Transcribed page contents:

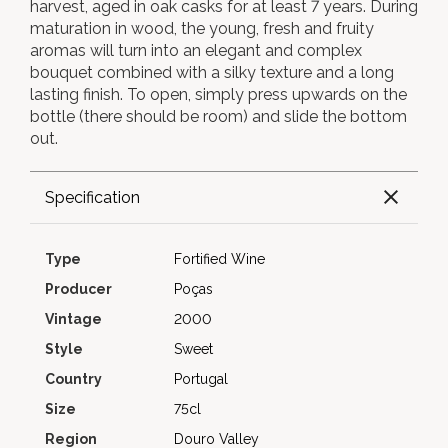
harvest, aged in oak casks for at least 7 years. During
maturation in wood, the young, fresh and fruity
aromas will turn into an elegant and complex
bouquet combined with a silky texture and a long
lasting finish. To open, simply press upwards on the
bottle (there should be room) and slide the bottom
out.
Specification
Type
Fortified Wine
Producer
Poças
Vintage
2000
Style
Sweet
Country
Portugal
Size
75cl
Region
Douro Valley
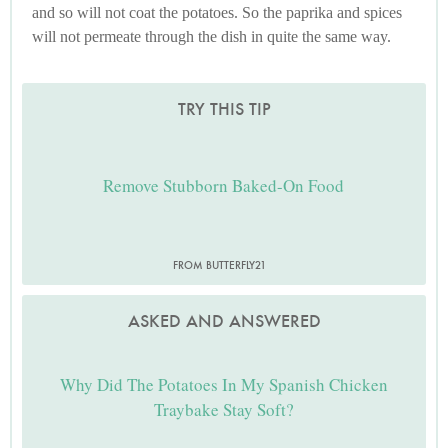
and so will not coat the potatoes. So the paprika and spices
will not permeate through the dish in quite the same way.
TRY THIS TIP
Remove Stubborn Baked-On Food
FROM BUTTERFLY21
ASKED AND ANSWERED
Why Did The Potatoes In My Spanish Chicken
Traybake Stay Soft?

Assigned task:
Leaving every picture out, output the data exactly as it stands.

Finished task:
harvest, aged in oak casks for at least 7 years. During
maturation in wood, the young, fresh and fruity
aromas will turn into an elegant and complex
bouquet combined with a silky texture and a long
lasting finish. To open, simply press upwards on the
bottle (there should be room) and slide the bottom
out.
Specification
Type
Fortified Wine
Producer
Poças
Vintage
2000
Style
Sweet
Country
Portugal
Size
75cl
Region
Douro Valley
and so will not coat the potatoes. So the paprika and spices
will not permeate through the dish in quite the same way.
TRY THIS TIP
Remove Stubborn Baked-On Food
FROM BUTTERFLY21
ASKED AND ANSWERED
Why Did The Potatoes In My Spanish Chicken
Traybake Stay Soft?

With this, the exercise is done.